Technically, overall this is Undefined Behavior.

But, there are two important aspects to the answer.

The code statement:

std::cout<<c++<<c;

is evaluated as:

std::operator<<(std::operator<<(std::cout, c++), c);

The standard does not define the order of evaluation of arguments to an function.
So Either:

  • std::operator<<(std::cout, c++) is evaluated first or
  • cis evaluated first or
  • it might be any implementation defined order.

This order is Unspecified[Ref 1] as per the standard.

[Ref 1]C++03 5.2.2 Function call
Para 8

The order of evaluation of arguments is unspecified. All side effects of argument expression evaluations take effect before the function is entered. The order of evaluation of the postfix expression and the argument expression list is unspecified.

Further, there is no sequence point between evaluation of arguments to a function but a sequence point exists only after evaluation of all arguments[Ref 2].

[Ref 2]C++03 1.9 Program execution [intro.execution]:
Para 17:

When calling a function (whether or not the function is inline), there is a sequence point after the evaluation of all function arguments (if any) which takes place before execution of any expressions or statements in the function body.

Note that, here the value of c is being accessed more than once without an intervening sequence point, regarding this the standard says:

[Ref 3]C++03 5 Expressions [expr]:
Para 4:

....
Between the previous and next sequence point a scalar object shall have its stored value modified at most once by the evaluation of an expression. Furthermore, the prior value shall be accessed only to determine the value to be stored.

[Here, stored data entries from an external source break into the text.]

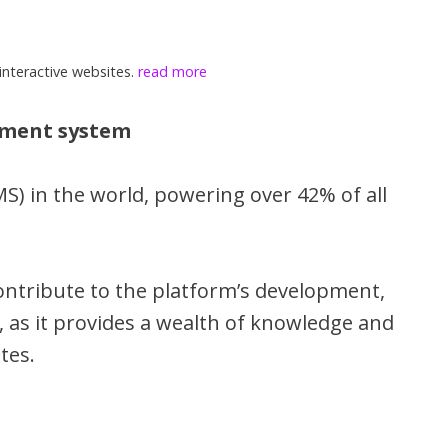
interactive websites.
read more
ement system
) in the world, powering over 42% of all
ontribute to the platform’s development,
, as it provides a wealth of knowledge and
tes.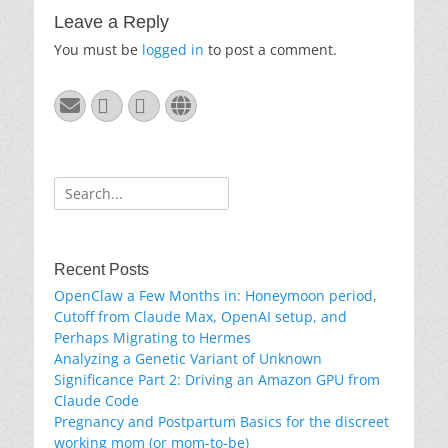
Leave a Reply
You must be
logged in
to post a comment.
Email
GitHub
LinkedIn
Website
Search
for:
Recent Posts
OpenClaw a Few Months in: Honeymoon period,
Cutoff from Claude Max, OpenAI setup, and
Perhaps Migrating to Hermes
Analyzing a Genetic Variant of Unknown
Significance Part 2: Driving an Amazon GPU from
Claude Code
Pregnancy and Postpartum Basics for the discreet
working mom (or mom-to-be)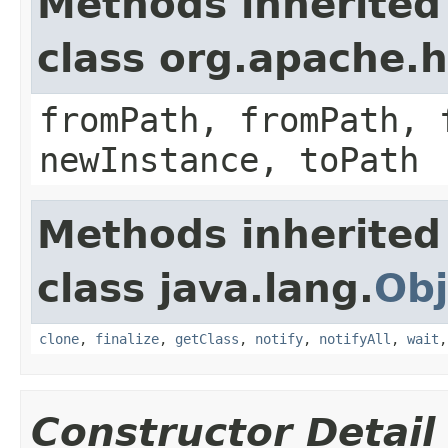
Methods inherited
class org.apache.
fromPath, fromPath, 
newInstance, toPath
Methods inherited
class java.lang.
Obj
clone
,
finalize
,
getClass
,
notify
,
notifyAll
,
wait
Constructor Detail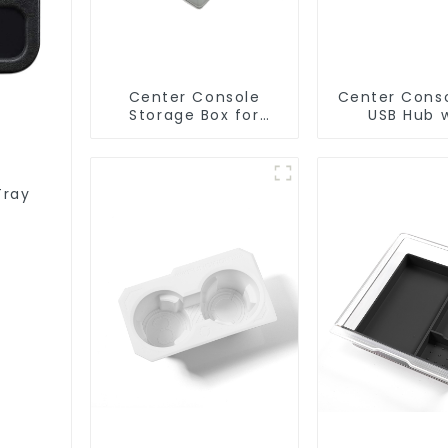
Center Console
Center Cons
Storage Box for
USB Hub 
Tesla Model Y Model
Physical Butt
3 TSL80086
Tesla Mod
Highland M
TSL803
Tray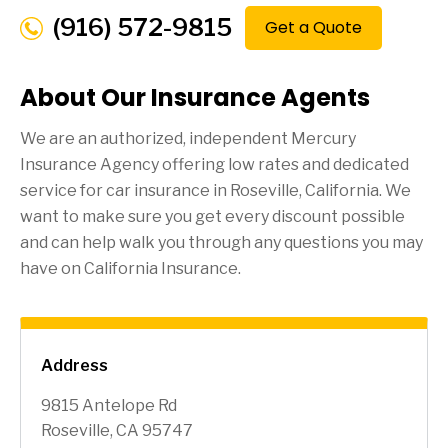
(916) 572-9815
Get a Quote
About Our Insurance Agents
We are an authorized, independent Mercury
Insurance Agency offering low rates and dedicated
service for car insurance in
Roseville
, California. We
want to make sure you get every discount possible
and can help walk you through any questions you may
have on California Insurance.
Address
9815 Antelope Rd
Roseville, CA 95747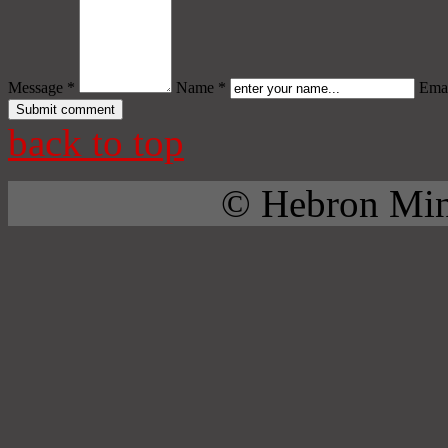
Message *
Name *
Emai
back to top
© Hebron Mini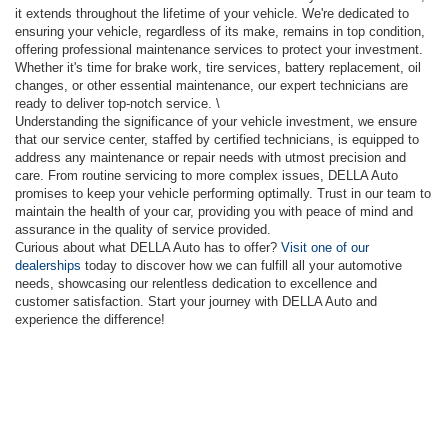
it extends throughout the lifetime of your vehicle. We're dedicated to
ensuring your vehicle, regardless of its make, remains in top condition,
offering professional maintenance services to protect your investment.
Whether it's time for brake work, tire services, battery replacement, oil
changes, or other essential maintenance, our expert technicians are
ready to deliver top-notch service. \
Understanding the significance of your vehicle investment, we ensure
that our service center, staffed by certified technicians, is equipped to
address any maintenance or repair needs with utmost precision and
care. From routine servicing to more complex issues, DELLA Auto
promises to keep your vehicle performing optimally. Trust in our team to
maintain the health of your car, providing you with peace of mind and
assurance in the quality of service provided.
Curious about what DELLA Auto has to offer?
Visit one of our
dealerships
today to discover how we can fulfill all your automotive
needs, showcasing our relentless dedication to excellence and
customer satisfaction. Start your journey with DELLA Auto and
experience the difference!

The requirements of this paragraph shall be met for each allowable ordering of the subexpressions of a full expression; otherwise the behavior is undefined.

The code modifies c more than once without intervening sequence point and it is not being accessed to determine the value of the stored object. This is clear violation of the above clause and hence the result as mandated by the standard is Undefined Behavior[Ref 3].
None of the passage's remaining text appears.